The city hired Redflex Traffic Systems to operate a set of six speed cameras to monitor drivers along the Loop 101 freeway as it passes through Scottsdale. The devices use built-in pavement sensors, and not radar, to measure speed. Initially, the devices are set to ticket those driving 11 MPH above the 65 MPH speed limit. Other jurisdictions, such as nearby Mesa, routinely lower the ticketing threshold to as little as 5 MPH once political opposition has subsided. Scottsdale's test phase ends February 22 when the first real $157 citations will be mailed. Redflex will receive $42.48 for each citation the Australian camera vendor can generate.

Insurance companies, including AAA, also stand to benefit from the program as three demerit points are assessed against the license of a driver for each ticket and remain on the record for five years. These companies, in turn, can raise the motorist's annual premium by hundreds of dollars.
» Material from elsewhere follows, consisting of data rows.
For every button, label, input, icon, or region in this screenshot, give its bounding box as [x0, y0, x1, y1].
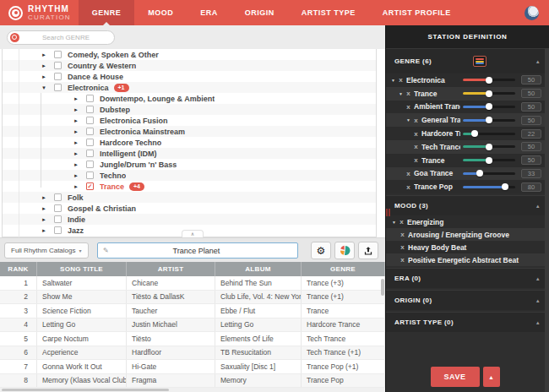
tab-era[interactable]: ERA: [187, 0, 231, 25]
remove-icon[interactable]: x: [397, 76, 405, 84]
table-row[interactable]: 1SaltwaterChicaneBehind The SunTrance (+…: [0, 276, 385, 291]
tree-item[interactable]: ►Downtempo, Lounge & Ambient: [3, 93, 376, 104]
tree-checkbox[interactable]: [86, 161, 94, 168]
remove-icon[interactable]: x: [398, 218, 405, 226]
tree-item[interactable]: ►Dubstep: [3, 104, 376, 115]
tab-artist-type[interactable]: ARTIST TYPE: [288, 0, 369, 25]
slider-thumb[interactable]: [486, 157, 492, 164]
expand-arrow-icon[interactable]: ►: [38, 217, 50, 222]
section-header-era[interactable]: ERA (0) ▲: [386, 268, 549, 288]
slider-thumb[interactable]: [486, 117, 492, 123]
expand-arrow-icon[interactable]: ►: [38, 228, 50, 233]
export-button[interactable]: [358, 242, 378, 259]
tab-mood[interactable]: MOOD: [134, 0, 187, 25]
slider-value-input[interactable]: 50: [521, 116, 541, 125]
expand-arrow-icon[interactable]: ►: [70, 96, 82, 101]
collapse-arrow-icon[interactable]: ▼: [390, 220, 398, 225]
slider-track[interactable]: [463, 145, 515, 148]
table-row[interactable]: 6AcperienceHardfloorTB ResucitationTech …: [0, 346, 385, 361]
tree-item[interactable]: ►Comedy, Spoken & Other: [3, 49, 376, 60]
palette-button[interactable]: [334, 242, 355, 259]
table-row[interactable]: 4Letting GoJustin MichaelLetting GoHardc…: [0, 318, 385, 333]
slider-value-input[interactable]: 50: [521, 142, 541, 151]
slider-track[interactable]: [463, 133, 515, 135]
expand-arrow-icon[interactable]: ►: [38, 52, 50, 57]
section-header-genre[interactable]: GENRE (6) ▲: [386, 48, 549, 74]
expand-arrow-icon[interactable]: ►: [70, 140, 82, 145]
tree-checkbox[interactable]: [54, 84, 62, 91]
collapse-arrow-icon[interactable]: ▼: [397, 91, 405, 96]
tree-checkbox[interactable]: [86, 106, 94, 113]
expand-arrow-icon[interactable]: ►: [70, 107, 82, 112]
tree-collapse-button[interactable]: ∧: [182, 230, 204, 237]
slider-track[interactable]: [463, 79, 515, 81]
tree-checkbox[interactable]: [54, 51, 62, 58]
slider-thumb[interactable]: [486, 103, 492, 110]
tree-item[interactable]: ►Dance & House: [3, 71, 376, 82]
collapse-arrow-icon[interactable]: ▼: [405, 117, 412, 122]
tree-item[interactable]: ►Electronica Mainstream: [3, 126, 376, 137]
slider-thumb[interactable]: [476, 170, 483, 177]
remove-icon[interactable]: x: [405, 183, 412, 191]
table-row[interactable]: 7Gonna Work It OutHi-GateSaxuality [Disc…: [0, 360, 385, 374]
panel-scrollbar-track[interactable]: [545, 48, 549, 392]
slider-thumb[interactable]: [486, 144, 492, 150]
tree-checkbox[interactable]: [54, 193, 62, 201]
slider-thumb[interactable]: [471, 130, 478, 137]
table-row[interactable]: 8Memory (Klaas Vocal Club Mix)FragmaMemo…: [0, 374, 385, 389]
tree-item[interactable]: ▼Electronica+1: [3, 82, 376, 93]
search-input[interactable]: [19, 34, 123, 41]
collapse-arrow-icon[interactable]: ▲: [535, 204, 541, 209]
collapse-arrow-icon[interactable]: ▲: [535, 320, 541, 325]
section-header-origin[interactable]: ORIGIN (0) ▲: [386, 290, 549, 310]
remove-icon[interactable]: x: [412, 117, 420, 124]
column-header[interactable]: RANK: [0, 262, 37, 276]
slider-value-input[interactable]: 33: [521, 169, 541, 178]
tree-checkbox[interactable]: [54, 215, 62, 223]
tree-checkbox[interactable]: [54, 62, 62, 69]
expand-arrow-icon[interactable]: ►: [38, 74, 50, 79]
save-options-button[interactable]: ▲: [483, 367, 500, 387]
remove-icon[interactable]: x: [399, 256, 406, 264]
table-row[interactable]: 3Science FictionTaucherEbbe / FlutTrance: [0, 304, 385, 318]
remove-icon[interactable]: x: [399, 231, 406, 238]
station-name-field[interactable]: ✎: [97, 242, 298, 259]
slider-thumb[interactable]: [486, 77, 492, 84]
tree-checkbox[interactable]: [86, 150, 94, 157]
slider-value-input[interactable]: 50: [521, 155, 541, 165]
expand-arrow-icon[interactable]: ►: [70, 118, 82, 123]
column-header[interactable]: ARTIST: [127, 262, 215, 276]
slider-track[interactable]: [463, 172, 515, 175]
remove-icon[interactable]: x: [405, 170, 412, 177]
slider-track[interactable]: [463, 186, 515, 188]
tree-checkbox[interactable]: [86, 95, 94, 102]
collapse-arrow-icon[interactable]: ▲: [535, 59, 541, 64]
expand-arrow-icon[interactable]: ►: [70, 129, 82, 134]
column-header[interactable]: GENRE: [302, 262, 385, 276]
remove-icon[interactable]: x: [405, 103, 412, 111]
tree-item[interactable]: ►Folk: [3, 192, 376, 203]
column-header[interactable]: ALBUM: [215, 262, 302, 276]
slider-track[interactable]: [463, 106, 515, 108]
table-row[interactable]: 2Show MeTiësto & DallasKClub Life, Vol. …: [0, 291, 385, 305]
panel-resize-handle[interactable]: [386, 209, 390, 216]
search-field[interactable]: [7, 30, 115, 45]
tree-item[interactable]: ►Gospel & Christian: [3, 203, 376, 214]
expand-arrow-icon[interactable]: ►: [70, 173, 82, 178]
save-button[interactable]: SAVE: [431, 367, 480, 387]
tab-origin[interactable]: ORIGIN: [231, 0, 288, 25]
user-avatar[interactable]: [525, 6, 539, 20]
remove-icon[interactable]: x: [405, 90, 412, 97]
remove-icon[interactable]: x: [412, 143, 420, 150]
slider-thumb[interactable]: [502, 183, 508, 190]
tree-checkbox[interactable]: [86, 172, 94, 179]
tree-item[interactable]: ►Hardcore Techno: [3, 137, 376, 148]
remove-icon[interactable]: x: [399, 243, 406, 251]
slider-value-input[interactable]: 22: [521, 129, 541, 139]
expand-arrow-icon[interactable]: ►: [70, 151, 82, 156]
slider-thumb[interactable]: [486, 90, 492, 97]
tree-item[interactable]: ►Jungle/Drum 'n' Bass: [3, 159, 376, 170]
color-sliders-icon[interactable]: [473, 56, 486, 67]
slider-value-input[interactable]: 80: [521, 182, 541, 192]
slider-value-input[interactable]: 50: [521, 102, 541, 112]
A single high-speed trip along the 7.8-mile stretch of freeway could generate nine points -- more than a drunk-driving conviction -- and a possible six-month license suspension. That's in addition to the $471 in tickets.

If it proves successful, Arizona Governor Janet Napolitano (D) hopes to expand the freeway speed camera concept statewide. In 2004, Scottsdale deemed its side-street photo enforcement program a success after boosting ticket revenue 75 percent to $9.3 million a year, despite a near-doubling in fatal collisions.